C’est ce qu’indique une déclaration de la commission temporaire du Milli Mejlis chargée de la lutte contre les ingérences étrangères et les menaces hybrides, à propos de la campagne d’information menée contre l’Azerbaïdjan par des milieux pro-arméniens.
Le communiqué souligne que, ces derniers jours, une campagne de désinformation visant l’Azerbaïdjan ainsi que l’agenda de paix entre l’Arménie et l’Azerbaïdjan a été observée. Les opérations de suivi menées par la commission ont permis d’établir que cette campagne est conduite de manière ciblée, autour de messages unifiés, par des organisations de lobbying arméniennes actives dans divers pays, par des ressortissants étrangers disposant d’une certaine influence ou occupant des fonctions officielles, ainsi que par des médias.
Il est précisé que, cette fois-ci, les organisations de lobbying arméniennes ont adopté une tactique différente dans leur campagne de dénigrement, en attisant l’attention autour de plusieurs sujets, notamment le prétendu « génocide », la question des « prisonniers de guerre » et des bâtiments situés dans la ville de Khankendi.

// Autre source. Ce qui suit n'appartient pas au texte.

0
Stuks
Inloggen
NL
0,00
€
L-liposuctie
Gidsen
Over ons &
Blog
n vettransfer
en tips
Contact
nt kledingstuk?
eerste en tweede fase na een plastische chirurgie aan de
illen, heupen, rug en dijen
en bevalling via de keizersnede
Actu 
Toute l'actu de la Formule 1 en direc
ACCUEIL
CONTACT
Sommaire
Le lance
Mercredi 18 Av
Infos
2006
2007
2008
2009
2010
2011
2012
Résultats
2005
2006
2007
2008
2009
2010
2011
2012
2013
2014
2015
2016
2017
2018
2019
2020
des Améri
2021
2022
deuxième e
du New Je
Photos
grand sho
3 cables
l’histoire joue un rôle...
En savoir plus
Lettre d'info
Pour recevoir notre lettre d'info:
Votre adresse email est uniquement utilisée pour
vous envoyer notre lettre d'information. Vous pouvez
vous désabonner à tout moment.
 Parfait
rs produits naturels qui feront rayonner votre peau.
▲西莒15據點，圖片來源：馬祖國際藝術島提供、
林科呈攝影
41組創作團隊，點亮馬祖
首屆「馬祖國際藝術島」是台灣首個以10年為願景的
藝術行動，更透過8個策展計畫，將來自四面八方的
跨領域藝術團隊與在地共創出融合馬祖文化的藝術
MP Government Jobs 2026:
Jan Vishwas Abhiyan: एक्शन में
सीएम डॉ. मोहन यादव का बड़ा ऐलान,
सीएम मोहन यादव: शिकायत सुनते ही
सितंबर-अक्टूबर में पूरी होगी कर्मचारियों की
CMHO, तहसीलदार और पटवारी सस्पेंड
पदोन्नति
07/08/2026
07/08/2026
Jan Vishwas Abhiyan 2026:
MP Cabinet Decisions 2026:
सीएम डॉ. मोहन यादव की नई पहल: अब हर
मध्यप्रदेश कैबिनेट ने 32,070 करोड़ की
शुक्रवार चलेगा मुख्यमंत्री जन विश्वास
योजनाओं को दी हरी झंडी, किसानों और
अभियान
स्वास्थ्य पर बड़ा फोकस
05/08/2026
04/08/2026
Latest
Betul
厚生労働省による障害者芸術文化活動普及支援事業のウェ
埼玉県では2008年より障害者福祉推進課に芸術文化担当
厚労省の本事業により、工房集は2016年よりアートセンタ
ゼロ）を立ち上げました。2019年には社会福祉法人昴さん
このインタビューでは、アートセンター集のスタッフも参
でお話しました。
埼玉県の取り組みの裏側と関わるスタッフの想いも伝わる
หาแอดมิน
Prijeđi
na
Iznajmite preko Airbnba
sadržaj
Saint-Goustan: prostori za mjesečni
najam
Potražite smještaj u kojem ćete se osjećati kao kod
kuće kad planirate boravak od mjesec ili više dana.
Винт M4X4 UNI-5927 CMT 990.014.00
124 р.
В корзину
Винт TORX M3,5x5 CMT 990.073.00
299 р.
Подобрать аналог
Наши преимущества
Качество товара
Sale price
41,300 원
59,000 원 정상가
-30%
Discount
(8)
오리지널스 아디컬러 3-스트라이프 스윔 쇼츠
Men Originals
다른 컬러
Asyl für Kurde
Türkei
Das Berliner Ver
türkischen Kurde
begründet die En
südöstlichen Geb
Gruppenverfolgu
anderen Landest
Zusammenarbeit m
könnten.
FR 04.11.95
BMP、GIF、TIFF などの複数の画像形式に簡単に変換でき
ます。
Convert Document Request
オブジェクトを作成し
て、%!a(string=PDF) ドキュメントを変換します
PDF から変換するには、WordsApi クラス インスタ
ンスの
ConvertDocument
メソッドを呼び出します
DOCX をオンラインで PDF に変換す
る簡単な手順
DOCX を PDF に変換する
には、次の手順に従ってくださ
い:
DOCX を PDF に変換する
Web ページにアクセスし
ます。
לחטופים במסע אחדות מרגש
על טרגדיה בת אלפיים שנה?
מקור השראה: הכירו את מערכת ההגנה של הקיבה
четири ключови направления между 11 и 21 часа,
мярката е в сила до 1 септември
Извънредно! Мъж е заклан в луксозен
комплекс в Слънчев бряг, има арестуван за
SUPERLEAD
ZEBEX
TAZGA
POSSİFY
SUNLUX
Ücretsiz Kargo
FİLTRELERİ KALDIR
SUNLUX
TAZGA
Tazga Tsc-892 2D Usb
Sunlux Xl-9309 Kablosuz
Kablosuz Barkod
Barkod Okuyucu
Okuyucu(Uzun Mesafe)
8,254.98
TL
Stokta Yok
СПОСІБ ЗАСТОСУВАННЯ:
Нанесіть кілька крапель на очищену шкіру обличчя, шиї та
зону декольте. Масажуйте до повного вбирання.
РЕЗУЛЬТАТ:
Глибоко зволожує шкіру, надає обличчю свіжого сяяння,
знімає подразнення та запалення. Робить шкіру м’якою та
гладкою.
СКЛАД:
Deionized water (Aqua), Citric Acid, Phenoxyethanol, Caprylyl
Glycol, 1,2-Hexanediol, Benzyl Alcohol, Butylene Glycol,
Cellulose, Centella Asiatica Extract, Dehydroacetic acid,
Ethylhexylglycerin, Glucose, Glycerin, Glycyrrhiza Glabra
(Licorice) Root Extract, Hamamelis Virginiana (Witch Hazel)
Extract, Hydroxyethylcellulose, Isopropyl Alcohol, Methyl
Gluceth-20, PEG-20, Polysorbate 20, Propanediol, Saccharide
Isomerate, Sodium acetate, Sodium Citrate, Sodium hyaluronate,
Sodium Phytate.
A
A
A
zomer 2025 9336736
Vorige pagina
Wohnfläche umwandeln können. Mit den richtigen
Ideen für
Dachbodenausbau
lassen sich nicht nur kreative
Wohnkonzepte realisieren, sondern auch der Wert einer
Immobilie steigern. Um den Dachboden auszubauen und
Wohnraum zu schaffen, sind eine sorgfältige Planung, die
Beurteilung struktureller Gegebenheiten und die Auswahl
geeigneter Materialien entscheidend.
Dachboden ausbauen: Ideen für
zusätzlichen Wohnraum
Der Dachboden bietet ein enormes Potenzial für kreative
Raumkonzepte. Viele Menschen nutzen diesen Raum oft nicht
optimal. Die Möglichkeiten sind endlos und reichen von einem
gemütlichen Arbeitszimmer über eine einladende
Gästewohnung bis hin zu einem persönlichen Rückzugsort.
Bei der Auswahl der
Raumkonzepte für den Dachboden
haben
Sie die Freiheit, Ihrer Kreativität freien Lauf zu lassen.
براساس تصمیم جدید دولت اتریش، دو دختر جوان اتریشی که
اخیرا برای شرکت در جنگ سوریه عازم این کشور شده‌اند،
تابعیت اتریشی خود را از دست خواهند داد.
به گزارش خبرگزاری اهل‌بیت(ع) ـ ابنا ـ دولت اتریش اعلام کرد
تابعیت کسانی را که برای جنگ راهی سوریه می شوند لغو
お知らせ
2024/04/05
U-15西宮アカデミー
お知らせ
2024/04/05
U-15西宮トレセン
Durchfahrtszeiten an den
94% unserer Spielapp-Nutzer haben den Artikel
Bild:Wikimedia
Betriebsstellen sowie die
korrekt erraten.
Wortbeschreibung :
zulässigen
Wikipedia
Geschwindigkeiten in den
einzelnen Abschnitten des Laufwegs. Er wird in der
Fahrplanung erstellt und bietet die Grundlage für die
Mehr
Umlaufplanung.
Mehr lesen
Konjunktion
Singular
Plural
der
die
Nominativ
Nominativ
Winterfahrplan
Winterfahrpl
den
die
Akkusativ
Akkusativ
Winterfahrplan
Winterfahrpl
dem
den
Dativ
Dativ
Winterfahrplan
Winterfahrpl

Par ailleurs, des éléments ont été relevés attestant de la diffusion de lignes argumentaires auprès des participants via des canaux fermés, des courriels et des plateformes de messagerie chiffrée, afin de donner à ces actions une apparence non coordonnée.
Dans cette activité, les organisations de lobbying arméniennes basées aux États-Unis, en Europe et en Russie se sont particulièrement distinguées par leur activisme. L’analyse de la campagne menée sur le réseau social X au cours de la dernière semaine montre que plus de 220 publications ont été diffusées via 130 comptes différents dans le cadre de cette opération de désinformation, générant au total près d’un million d’interactions. Les contenus ont été principalement relayés par des blogueurs d’origine arménienne, des sites d’information arméniens, ainsi que par des blogueurs et activistes étrangers pro-arméniens.
En outre, des articles reposant sur des thèses similaires ont été publiés dans plusieurs médias en ligne peu réputés, implantés notamment aux États-Unis, au Royaume-Uni, en Belgique, en Pologne, en Italie, au Mexique, en Espagne, en Géorgie, en Israël, au Vatican, en Grèce, en Inde, en Russie, en Arménie et dans d’autres pays. Les éléments réunis par la commission démontrent une nouvelle fois que ces milieux, privilégiant leurs intérêts propres et ayant dans le passé tiré d’importants bénéfices du conflit, cherchent à saper le processus de paix en cours et à détériorer les relations interétatiques, en mobilisant tous les moyens disponibles, y compris le recours à leurs relais au sein de parlements étrangers, à des maires de certaines villes, ainsi qu’à des personnalités occupant ou ayant occupé des fonctions officielles.